Dataset extract Block Start

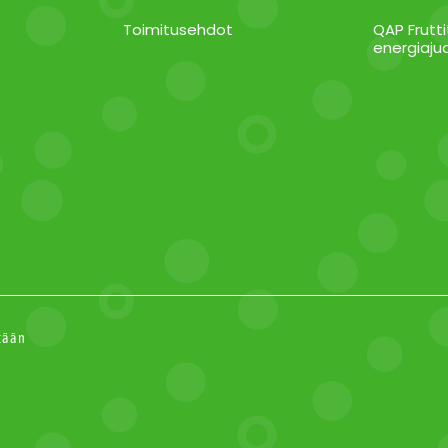
Toimitusehdot
QAP Frutti
energiaj
etään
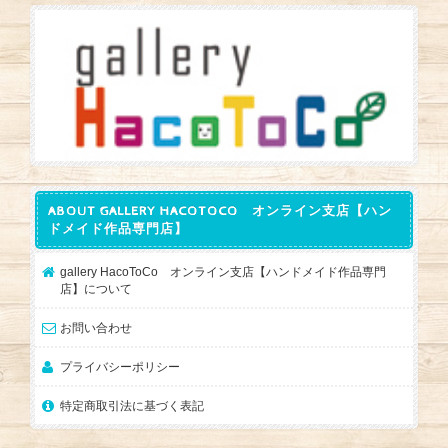
ABOUT GALLERY HACOTOCO オンライン支店【ハン
ドメイド作品専門店】
gallery HacoToCo オンライン支店【ハンドメイド作品専門
店】について
お問い合わせ
プライバシーポリシー
特定商取引法に基づく表記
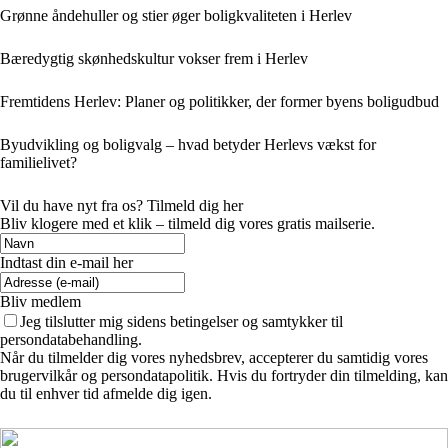
Grønne åndehuller og stier øger boligkvaliteten i Herlev
Bæredygtig skønhedskultur vokser frem i Herlev
Fremtidens Herlev: Planer og politikker, der former byens boligudbud
Byudvikling og boligvalg – hvad betyder Herlevs vækst for
familielivet?
Vil du have nyt fra os? Tilmeld dig her
Bliv klogere med et klik – tilmeld dig vores gratis mailserie.
Indtast din e-mail her
Bliv medlem
Jeg tilslutter mig sidens betingelser og samtykker til
persondatabehandling.
Når du tilmelder dig vores nyhedsbrev, accepterer du samtidig vores
brugervilkår og persondatapolitik. Hvis du fortryder din tilmelding, kan
du til enhver tid afmelde dig igen.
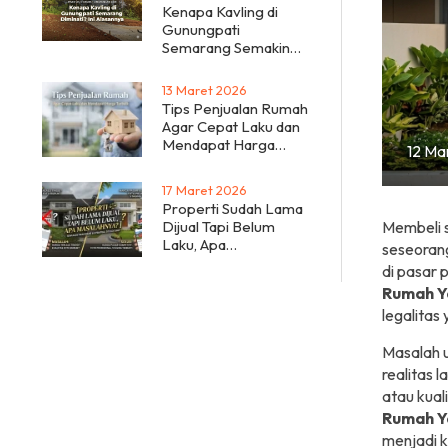
Kenapa Kavling di
Gunungpati
Semarang Semakin
Diminati? Ini
Alasannya
13 Maret 2026
Tips Penjualan Rumah
Agar Cepat Laku dan
Mendapat Harga
12 Ma
Terbaik
17 Maret 2026
Properti Sudah Lama
Dijual Tapi Belum
Membeli s
Laku, Apa
seseorang
Masalahnya?
di pasar
Rumah Y
legalitas
Masalah u
realitas 
atau kual
Rumah Y
menjadi k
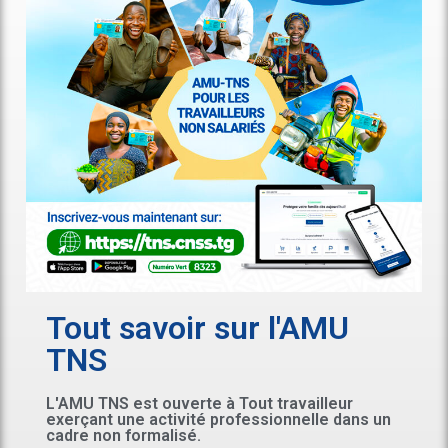
Tout savoir sur l'AMU
TNS
L'AMU TNS est ouverte à Tout travailleur
exerçant une activité professionnelle dans un
cadre non formalisé.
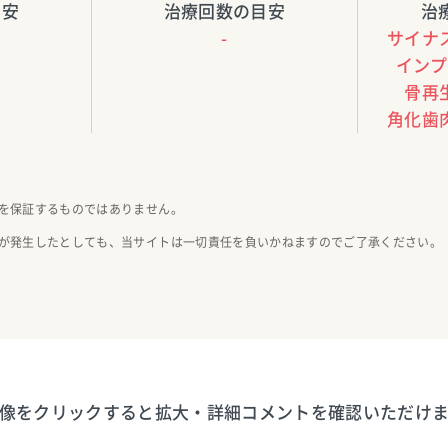
目安
治療回数の目安
治
-
サイナス
インプ
骨再生
角化歯肉
を保証するものではありません。
が発生したとしても、当サイトは一切責任を負いかねますのでご了承ください。
像をクリックすると拡大・詳細コメントを確認いただけ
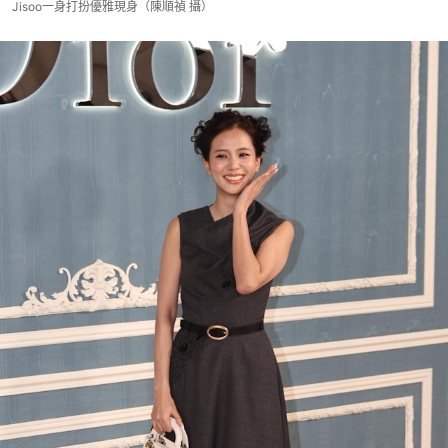
Jisoo一身打扮優雅現身（陳順禎 攝）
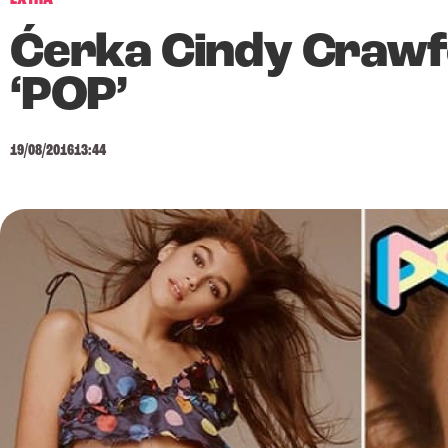
Ćerka Cindy Crawfo
‘POP’
19/08/2016
13:44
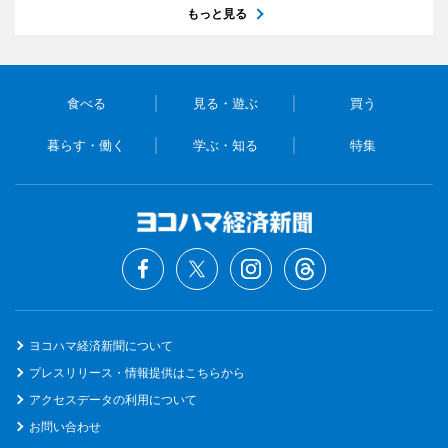
もっと見る
食べる
見る・遊ぶ
買う
暮らす・働く
学ぶ・知る
特集
ヨコハマ経済新聞について
プレスリリース・情報提供はこちらから
アクセスデータの利用について
お問い合わせ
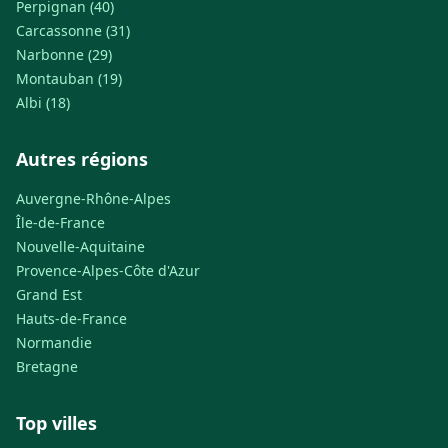
Perpignan (40)
Carcassonne (31)
Narbonne (29)
Montauban (19)
Albi (18)
Autres régions
Auvergne-Rhône-Alpes
Île-de-France
Nouvelle-Aquitaine
Provence-Alpes-Côte d'Azur
Grand Est
Hauts-de-France
Normandie
Bretagne
Top villes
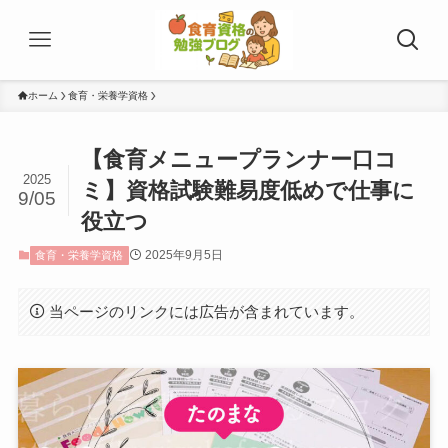
ホーム
食育・栄養学資格
【食育メニュープランナー口コ
2025
ミ】資格試験難易度低めで仕事に
9/05
役立つ
2025年9月5日
食育・栄養学資格
当ページのリンクには広告が含まれています。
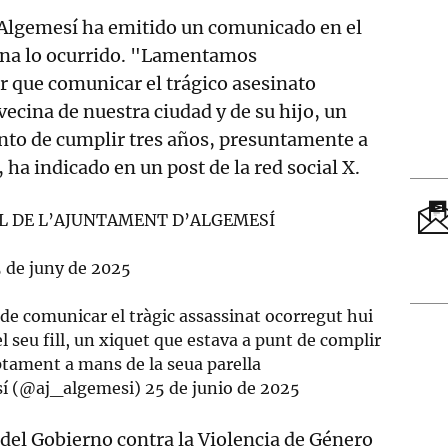
Algemesí ha emitido un comunicado en el
na lo ocurrido. "Lamentamos
 que comunicar el trágico asesinato
vecina de nuestra ciudad y de su hijo, un
nto de cumplir tres años, presuntamente a
ha indicado en un post de la red social X.
L DE L’AJUNTAMENT D’ALGEMESÍ
 de juny de 2025
 comunicar el tràgic assassinat ocorregut hui
el seu fill, un xiquet que estava a punt de complir
tament a mans de la seua parella
í (@aj_algemesi)
25 de junio de 2025
del Gobierno contra la Violencia de Género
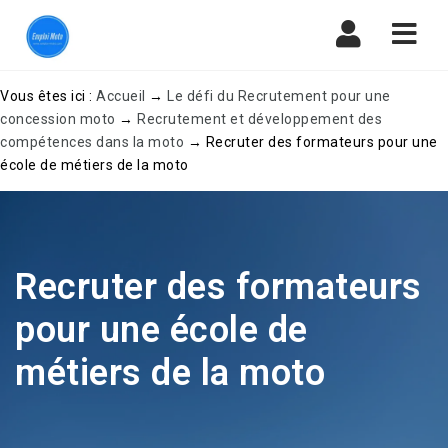
Navi
Vous êtes ici :
Accueil
→
Le défi du Recrutement pour une
concession moto
→
Recrutement et développement des
compétences dans la moto
→
Recruter des formateurs pour une
école de métiers de la moto
Recruter des formateurs
pour une école de
métiers de la moto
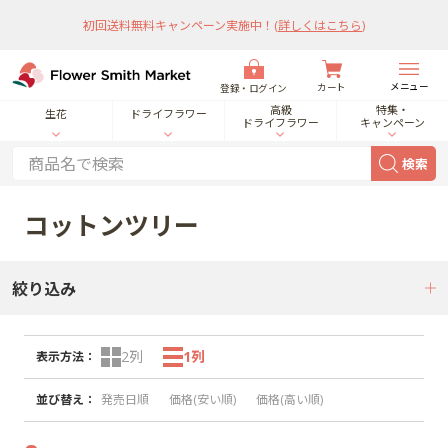
初回送料無料キャンペーン実施中！
(
詳しくはこちら
)
メニュー
カート
登録・ログイン
高級
特集・
生花
ドライフラワー
ドライフラワー
キャンペーン
検索
コットンツリー
絞り込み
2列
1列
表示方法
：
並び替え
：
発売日順
価格(安い順)
価格(高い順)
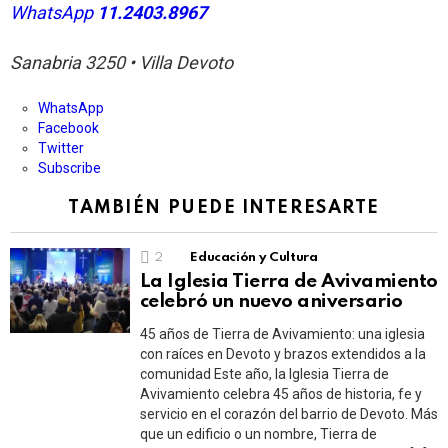
WhatsApp
11.2403.8967
Sanabria 3250 • Villa Devoto
WhatsApp
Facebook
Twitter
Subscribe
TAMBIÉN PUEDE INTERESARTE
2
Educación y Cultura
La Iglesia Tierra de Avivamiento
celebró un nuevo aniversario
45 años de Tierra de Avivamiento: una iglesia
con raíces en Devoto y brazos extendidos a la
comunidad Este año, la Iglesia Tierra de
Avivamiento celebra 45 años de historia, fe y
servicio en el corazón del barrio de Devoto. Más
que un edificio o un nombre, Tierra de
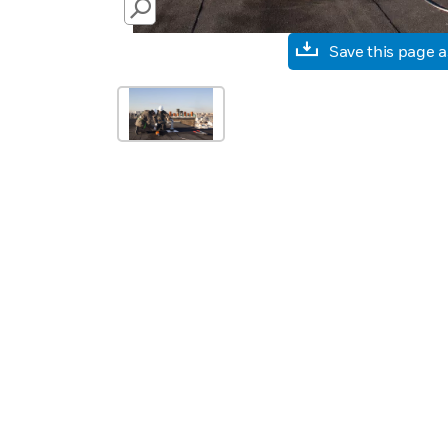
SEARCH
Save this page 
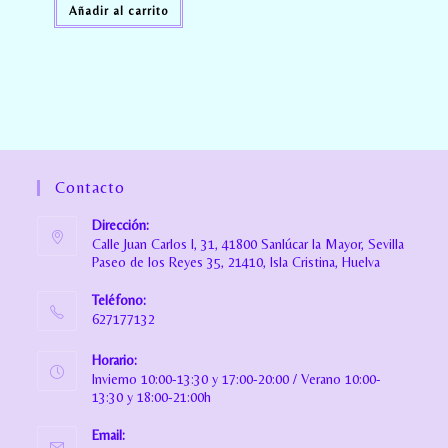
Añadir al carrito
Contacto
Dirección:
Calle Juan Carlos I, 31, 41800 Sanlúcar la Mayor, Sevilla
Paseo de los Reyes 35, 21410, Isla Cristina, Huelva
Teléfono:
627177132
Horario:
Invierno 10:00-13:30 y 17:00-20:00 / Verano 10:00-
13:30 y 18:00-21:00h
Email:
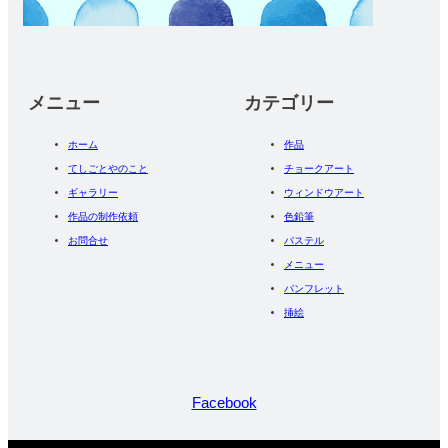
メニュー
カテゴリー
ホーム
作品
てしごとやのこと
チョークアート
ギャラリー
ウィンドウアート
作品の制作依頼
色鉛筆
お問合せ
パステル
メニュー
パンフレット
挿絵
Facebook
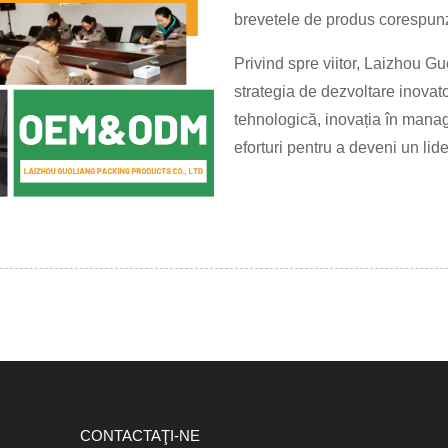
brevetele de produs corespunz
Privind spre viitor, Laizhou G
strategia de dezvoltare inovat
tehnologică, inovația în mana
eforturi pentru a deveni un lid
CONTACTAŢI-NE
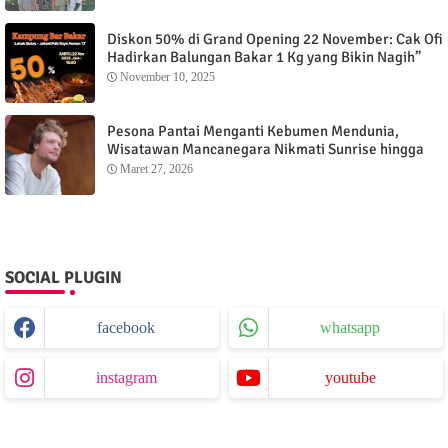
Diskon 50% di Grand Opening 22 November: Cak Ofi
Hadirkan Balungan Bakar 1 Kg yang Bikin Nagih”
November 10, 2025
Pesona Pantai Menganti Kebumen Mendunia,
Wisatawan Mancanegara Nikmati Sunrise hingga
Sunset dari Menganti Cottage
Maret 27, 2026
SOCIAL PLUGIN
facebook
whatsapp
instagram
youtube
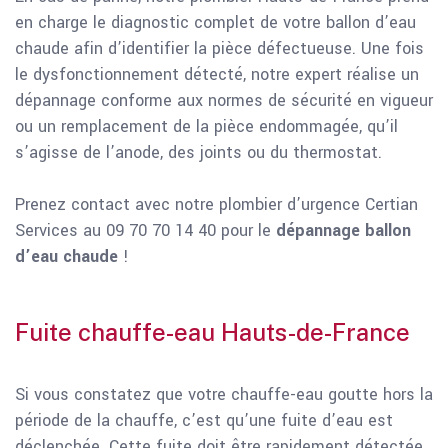
en charge le diagnostic complet de votre ballon d’eau
chaude afin d’identifier la pièce défectueuse. Une fois
le dysfonctionnement détecté, notre expert réalise un
dépannage conforme aux normes de sécurité en vigueur
ou un remplacement de la pièce endommagée, qu’il
s’agisse de l’anode, des joints ou du thermostat.
Prenez contact avec notre plombier d’urgence Certian
Services au 09 70 70 14 40 pour le
dépannage ballon
d’eau
chaude
!
Fuite chauffe-eau Hauts-de-France
Si vous constatez que votre chauffe-eau goutte hors la
période de la chauffe, c’est qu’une fuite d’eau est
déclenchée. Cette fuite doit être rapidement détectée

Dataset extract Block End

__Exercise aim__. The answer is the full set of records printed exactly, less the pictures.

__Response area__.
Toimitusehdot
QAP Frutti
energiaj
etään
ABOUT GALLERY HACOTOCO オンライン支店【ハン
ドメイド作品専門店】
gallery HacoToCo オンライン支店【ハンドメイド作品専門
店】について
お問い合わせ
プライバシーポリシー
特定商取引法に基づく表記
Grønne åndehuller og stier øger boligkvaliteten i Herlev
Bæredygtig skønhedskultur vokser frem i Herlev
Fremtidens Herlev: Planer og politikker, der former byens boligudbud
Byudvikling og boligvalg – hvad betyder Herlevs vækst for
familielivet?
Vil du have nyt fra os? Tilmeld dig her
Bliv klogere med et klik – tilmeld dig vores gratis mailserie.
Indtast din e-mail her
Bliv medlem
Jeg tilslutter mig sidens betingelser og samtykker til
persondatabehandling.
Når du tilmelder dig vores nyhedsbrev, accepterer du samtidig vores
brugervilkår og persondatapolitik. Hvis du fortryder din tilmelding, kan
du til enhver tid afmelde dig igen.
Kenapa Kavling di
Gunungpati
Semarang Semakin
Diminati? Ini
Alasannya
13 Maret 2026
Tips Penjualan Rumah
Agar Cepat Laku dan
Mendapat Harga
12 Ma
Terbaik
17 Maret 2026
Properti Sudah Lama
Dijual Tapi Belum
Membeli s
Laku, Apa
seseorang
Masalahnya?
di pasar
Rumah Y
legalitas
Masalah u
realitas 
atau kual
Rumah Y
menjadi k
Tout savoir sur l'AMU
TNS
L'AMU TNS est ouverte à Tout travailleur
exerçant une activité professionnelle dans un
cadre non formalisé.
目安
治療回数の目安
治
-
サイナス
インプ
骨再生
角化歯肉
を保証するものではありません。
が発生したとしても、当サイトは一切責任を負いかねますのでご了承ください。
像をクリックすると拡大・詳細コメントを確認いただけ
Jisoo一身打扮優雅現身（陳順禎 攝）
Ćerka Cindy Crawfo
‘POP’
19/08/2016
13:44
もっと見る
食べる
見る・遊ぶ
買う
暮らす・働く
学ぶ・知る
特集
ヨコハマ経済新聞について
プレスリリース・情報提供はこちらから
アクセスデータの利用について
お問い合わせ
Perpignan (40)
Carcassonne (31)
Narbonne (29)
Montauban (19)
Albi (18)
Autres régions
Auvergne-Rhône-Alpes
Île-de-France
Nouvelle-Aquitaine
Provence-Alpes-Côte d'Azur
Grand Est
Hauts-de-France
Normandie
Bretagne
Top villes
ホーム
食育・栄養学資格
【食育メニュープランナー口コ
2025
ミ】資格試験難易度低めで仕事に
9/05
役立つ
2025年9月5日
食育・栄養学資格
当ページのリンクには広告が含まれています。
Algemesí ha emitido un comunicado en el
na lo ocurrido. "Lamentamos
 que comunicar el trágico asesinato
vecina de nuestra ciudad y de su hijo, un
nto de cumplir tres años, presuntamente a
ha indicado en un post de la red social X.
L DE L’AJUNTAMENT D’ALGEMESÍ
 de juny de 2025
 comunicar el tràgic assassinat ocorregut hui
el seu fill, un xiquet que estava a punt de complir
tament a mans de la seua parella
í (@aj_algemesi)
25 de junio de 2025
del Gobierno contra la Violencia de Género
Navi
Vous êtes ici :
Accueil
→
Le défi du Recrutement pour une
concession moto
→
Recrutement et développement des
compétences dans la moto
→
Recruter des formateurs pour une
école de métiers de la moto
Recruter des formateurs
pour une école de
métiers de la moto
初回送料無料キャンペーン実施中！
(
詳しくはこちら
)
メニュー
カート
登録・ログイン
高級
特集・
生花
ドライフラワー
ドライフラワー
キャンペーン
検索
コットンツリー
絞り込み
2列
1列
表示方法
：
並び替え
：
発売日順
価格(安い順)
価格(高い順)
WhatsApp
11.2403.8967
Sanabria 3250 • Villa Devoto
WhatsApp
Facebook
Twitter
Subscribe
TAMBIÉN PUEDE INTERESARTE
2
Educación y Cultura
La Iglesia Tierra de Avivamiento
celebró un nuevo aniversario
45 años de Tierra de Avivamiento: una iglesia
con raíces en Devoto y brazos extendidos a la
comunidad Este año, la Iglesia Tierra de
Avivamiento celebra 45 años de historia, fe y
servicio en el corazón del barrio de Devoto. Más
que un edificio o un nombre, Tierra de
SEARCH
Save this page 
Añadir al carrito
Contacto
Dirección:
Calle Juan Carlos I, 31, 41800 Sanlúcar la Mayor, Sevilla
Paseo de los Reyes 35, 21410, Isla Cristina, Huelva
Teléfono:
627177132
Horario:
Invierno 10:00-13:30 y 17:00-20:00 / Verano 10:00-
13:30 y 18:00-21:00h
Email:
メニュー
カテゴリー
ホーム
作品
てしごとやのこと
チョークアート
ギャラリー
ウィンドウアート
作品の制作依頼
色鉛筆
お問合せ
パステル
メニュー
パンフレット
挿絵
Facebook
brevetele de produs corespunz
Privind spre viitor, Laizhou G
strategia de dezvoltare inovat
tehnologică, inovația în mana
eforturi pentru a deveni un lid
CONTACTAŢI-NE
Diskon 50% di Grand Opening 22 November: Cak Ofi
Hadirkan Balungan Bakar 1 Kg yang Bikin Nagih”
November 10, 2025
Pesona Pantai Menganti Kebumen Mendunia,
Wisatawan Mancanegara Nikmati Sunrise hingga
Sunset dari Menganti Cottage
Maret 27, 2026
SOCIAL PLUGIN
facebook
whatsapp
instagram
youtube
en charge le diagnostic complet de votre ballon d’eau
chaude afin d’identifier la pièce défectueuse. Une fois
le dysfonctionnement détecté, notre expert réalise un
dépannage conforme aux normes de sécurité en vigueur
ou un remplacement de la pièce endommagée, qu’il
s’agisse de l’anode, des joints ou du thermostat.
Prenez contact avec notre plombier d’urgence Certian
Services au 09 70 70 14 40 pour le
dépannage ballon
d’eau
chaude
!
Fuite chauffe-eau Hauts-de-France
Si vous constatez que votre chauffe-eau goutte hors la
période de la chauffe, c’est qu’une fuite d’eau est
déclenchée. Cette fuite doit être rapidement détectée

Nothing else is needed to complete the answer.